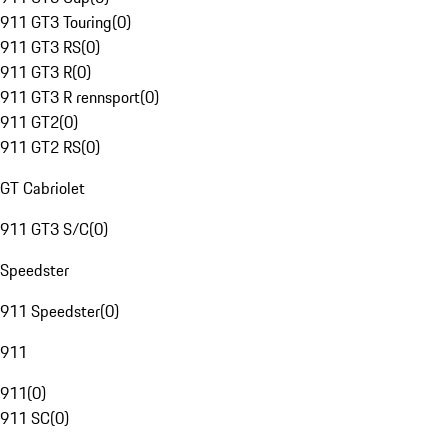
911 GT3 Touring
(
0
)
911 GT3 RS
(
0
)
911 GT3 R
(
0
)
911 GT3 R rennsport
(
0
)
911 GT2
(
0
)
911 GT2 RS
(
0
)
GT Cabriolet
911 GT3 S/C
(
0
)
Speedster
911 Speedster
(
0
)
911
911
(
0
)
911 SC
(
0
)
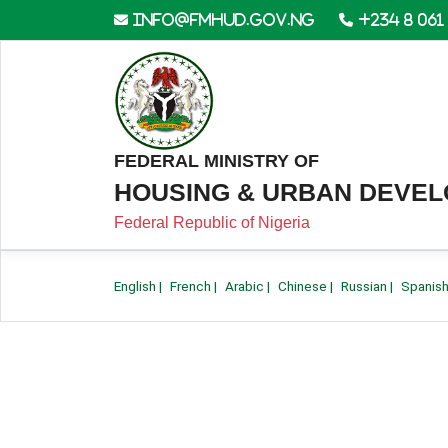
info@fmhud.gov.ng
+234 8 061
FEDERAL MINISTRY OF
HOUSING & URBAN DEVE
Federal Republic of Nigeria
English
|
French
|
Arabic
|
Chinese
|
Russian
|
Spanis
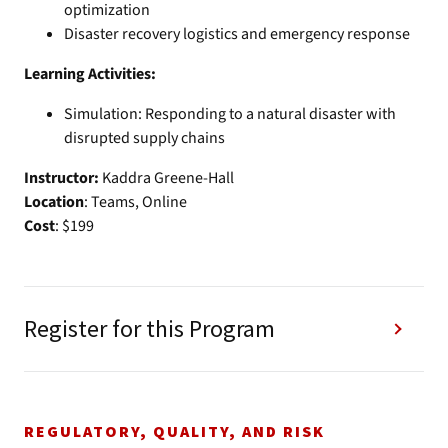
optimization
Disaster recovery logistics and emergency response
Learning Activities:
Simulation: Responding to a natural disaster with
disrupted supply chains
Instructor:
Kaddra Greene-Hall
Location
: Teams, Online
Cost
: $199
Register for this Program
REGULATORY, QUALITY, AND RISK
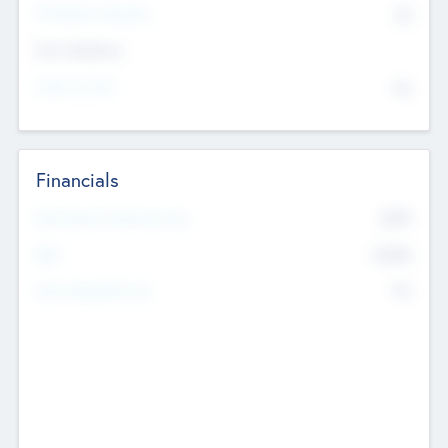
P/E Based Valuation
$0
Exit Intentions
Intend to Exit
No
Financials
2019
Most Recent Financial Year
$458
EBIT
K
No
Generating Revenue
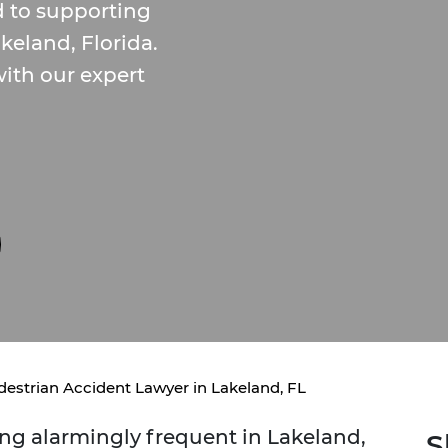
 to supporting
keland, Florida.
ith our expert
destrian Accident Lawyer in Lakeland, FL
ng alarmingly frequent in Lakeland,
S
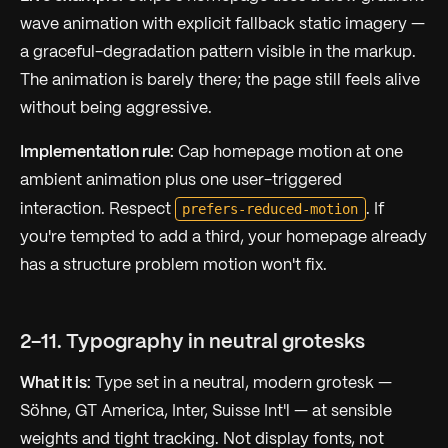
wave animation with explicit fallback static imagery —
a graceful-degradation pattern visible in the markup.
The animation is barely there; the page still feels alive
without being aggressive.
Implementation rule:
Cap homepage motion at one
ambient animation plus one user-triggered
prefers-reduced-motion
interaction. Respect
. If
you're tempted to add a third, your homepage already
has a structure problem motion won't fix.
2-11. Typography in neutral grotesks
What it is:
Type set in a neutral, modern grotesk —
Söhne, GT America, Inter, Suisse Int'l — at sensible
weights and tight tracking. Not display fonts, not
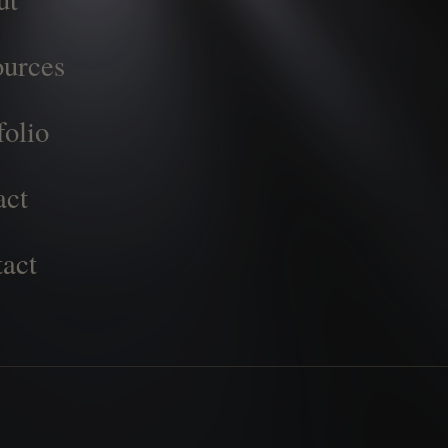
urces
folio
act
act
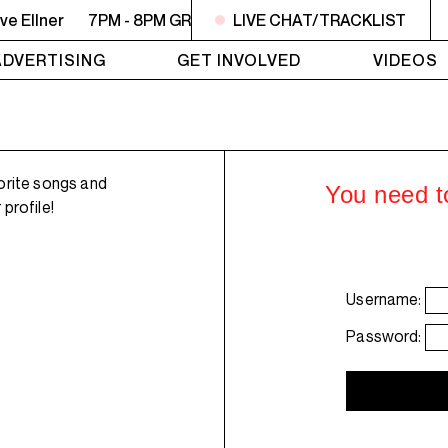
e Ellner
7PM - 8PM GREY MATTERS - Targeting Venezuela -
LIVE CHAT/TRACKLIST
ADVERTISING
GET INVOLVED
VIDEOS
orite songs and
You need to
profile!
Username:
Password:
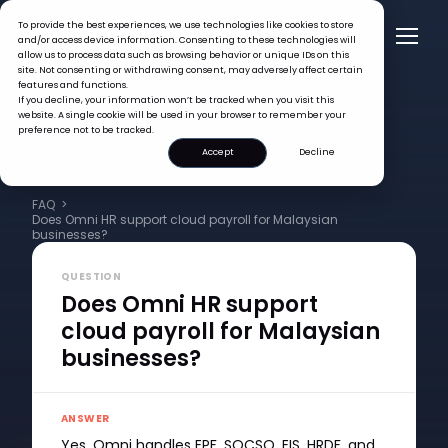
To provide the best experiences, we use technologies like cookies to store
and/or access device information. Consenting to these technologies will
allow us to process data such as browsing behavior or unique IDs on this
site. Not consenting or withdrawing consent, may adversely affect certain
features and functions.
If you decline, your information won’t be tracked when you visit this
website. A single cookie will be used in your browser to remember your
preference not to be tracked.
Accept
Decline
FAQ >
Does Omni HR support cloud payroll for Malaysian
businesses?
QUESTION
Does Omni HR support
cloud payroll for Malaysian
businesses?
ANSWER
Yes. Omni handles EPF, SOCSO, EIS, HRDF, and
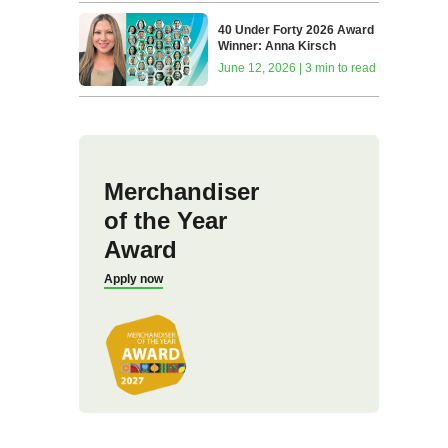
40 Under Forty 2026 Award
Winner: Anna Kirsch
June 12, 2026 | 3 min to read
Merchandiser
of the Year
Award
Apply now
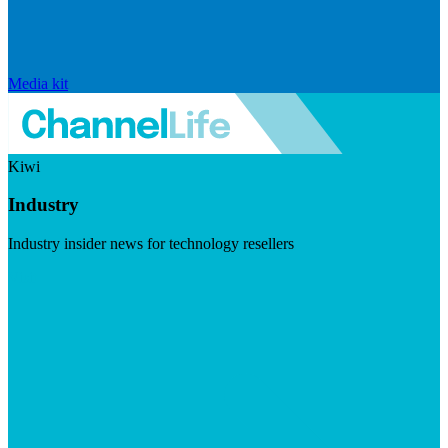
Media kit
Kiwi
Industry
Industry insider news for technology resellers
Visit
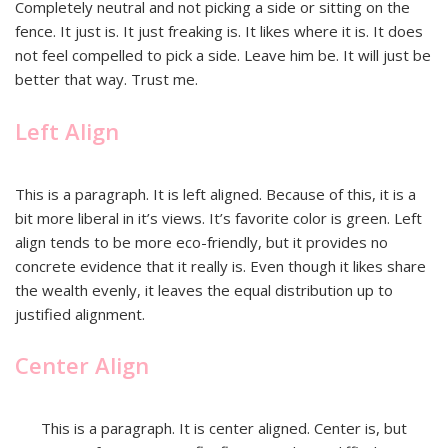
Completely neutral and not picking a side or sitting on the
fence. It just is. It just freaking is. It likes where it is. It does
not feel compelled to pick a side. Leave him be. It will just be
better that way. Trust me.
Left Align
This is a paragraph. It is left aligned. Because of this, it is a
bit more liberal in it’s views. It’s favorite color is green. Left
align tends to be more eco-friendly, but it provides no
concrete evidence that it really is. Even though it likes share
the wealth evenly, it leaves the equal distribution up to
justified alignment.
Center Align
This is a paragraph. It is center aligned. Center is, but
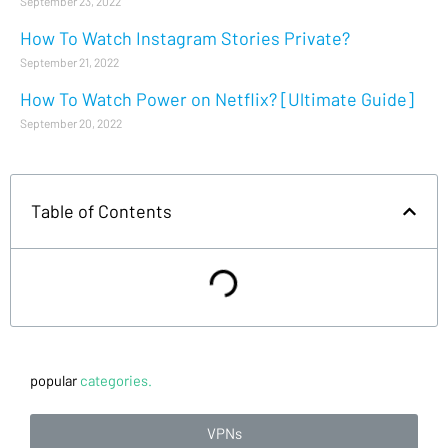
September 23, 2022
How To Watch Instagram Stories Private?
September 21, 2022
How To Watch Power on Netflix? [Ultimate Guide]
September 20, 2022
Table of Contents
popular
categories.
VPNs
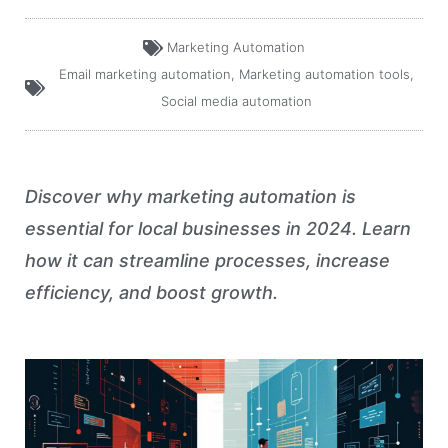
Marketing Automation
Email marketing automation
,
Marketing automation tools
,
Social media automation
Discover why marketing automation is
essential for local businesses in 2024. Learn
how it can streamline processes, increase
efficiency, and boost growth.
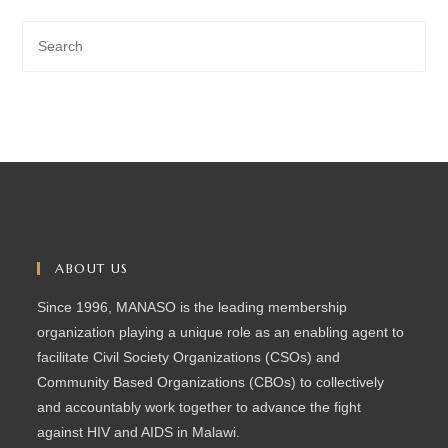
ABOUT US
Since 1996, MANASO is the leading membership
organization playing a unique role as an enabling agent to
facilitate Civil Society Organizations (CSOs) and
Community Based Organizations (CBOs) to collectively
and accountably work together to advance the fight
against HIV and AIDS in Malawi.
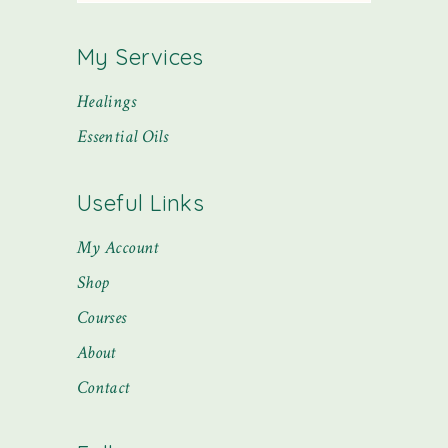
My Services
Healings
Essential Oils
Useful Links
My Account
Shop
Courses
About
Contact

----

The data shown above must be printed again exactly, with no images included.

→ THE ANSWER
911 GT3 Touring
(
0
)
911 GT3 RS
(
0
)
911 GT3 R
(
0
)
911 GT3 R rennsport
(
0
)
911 GT2
(
0
)
911 GT2 RS
(
0
)
GT Cabriolet
911 GT3 S/C
(
0
)
Speedster
911 Speedster
(
0
)
911
911
(
0
)
911 SC
(
0
)
info@fmhud.gov.ng
+234 8 061
FEDERAL MINISTRY OF
HOUSING & URBAN DEVE
Federal Republic of Nigeria
English
|
French
|
Arabic
|
Chinese
|
Russian
|
Spanis
optimization
Disaster recovery logistics and emergency response
Learning Activities:
Simulation: Responding to a natural disaster with
disrupted supply chains
Instructor:
Kaddra Greene-Hall
Location
: Teams, Online
Cost
: $199
Register for this Program
REGULATORY, QUALITY, AND RISK
P/E Based Valuation
$0
Exit Intentions
Intend to Exit
No
Financials
2019
Most Recent Financial Year
$458
EBIT
K
No
Generating Revenue
 to supporting
keland, Florida.
ith our expert
destrian Accident Lawyer in Lakeland, FL
ng alarmingly frequent in Lakeland,
S
wave animation with explicit fallback static imagery —
a graceful-degradation pattern visible in the markup.
The animation is barely there; the page still feels alive
without being aggressive.
Implementation rule:
Cap homepage motion at one
ambient animation plus one user-triggered
prefers-reduced-motion
interaction. Respect
. If
you're tempted to add a third, your homepage already
has a structure problem motion won't fix.
2-11. Typography in neutral grotesks
What it is:
Type set in a neutral, modern grotesk —
Söhne, GT America, Inter, Suisse Int'l — at sensible
weights and tight tracking. Not display fonts, not
urces
folio
act
act
e Ellner
7PM - 8PM GREY MATTERS - Targeting Venezuela -
LIVE CHAT/TRACKLIST
ADVERTISING
GET INVOLVED
VIDEOS
orite songs and
You need to
profile!
Username:
Password:
To provide the best experiences, we use technologies like cookies to store
and/or access device information. Consenting to these technologies will
allow us to process data such as browsing behavior or unique IDs on this
site. Not consenting or withdrawing consent, may adversely affect certain
features and functions.
If you decline, your information won’t be tracked when you visit this
website. A single cookie will be used in your browser to remember your
preference not to be tracked.
Accept
Decline
FAQ >
Does Omni HR support cloud payroll for Malaysian
businesses?
QUESTION
Does Omni HR support
cloud payroll for Malaysian
businesses?
ANSWER
Yes. Omni handles EPF, SOCSO, EIS, HRDF, and
40 Under Forty 2026 Award
Winner: Anna Kirsch
June 12, 2026 | 3 min to read
Merchandiser
of the Year
Award
Apply now
Media kit
Kiwi
Industry
Industry insider news for technology resellers
Visit
Completely neutral and not picking a side or sitting on the
fence. It just is. It just freaking is. It likes where it is. It does
not feel compelled to pick a side. Leave him be. It will just be
better that way. Trust me.
Left Align
This is a paragraph. It is left aligned. Because of this, it is a
bit more liberal in it’s views. It’s favorite color is green. Left
align tends to be more eco-friendly, but it provides no
concrete evidence that it really is. Even though it likes share
the wealth evenly, it leaves the equal distribution up to
justified alignment.
Center Align
This is a paragraph. It is center aligned. Center is, but
September 23, 2022
How To Watch Instagram Stories Private?
September 21, 2022
How To Watch Power on Netflix? [Ultimate Guide]
September 20, 2022
Table of Contents
popular
categories.
VPNs
Marketing Automation
Email marketing automation
,
Marketing automation tools
,
Social media automation
Discover why marketing automation is
essential for local businesses in 2024. Learn
how it can streamline processes, increase
efficiency, and boost growth.
ABOUT US
Since 1996, MANASO is the leading membership
organization playing a unique role as an enabling agent to
facilitate Civil Society Organizations (CSOs) and
Community Based Organizations (CBOs) to collectively
and accountably work together to advance the fight
against HIV and AIDS in Malawi.
My Services
Healings
Essential Oils
Useful Links
My Account
Shop
Courses
About
Contact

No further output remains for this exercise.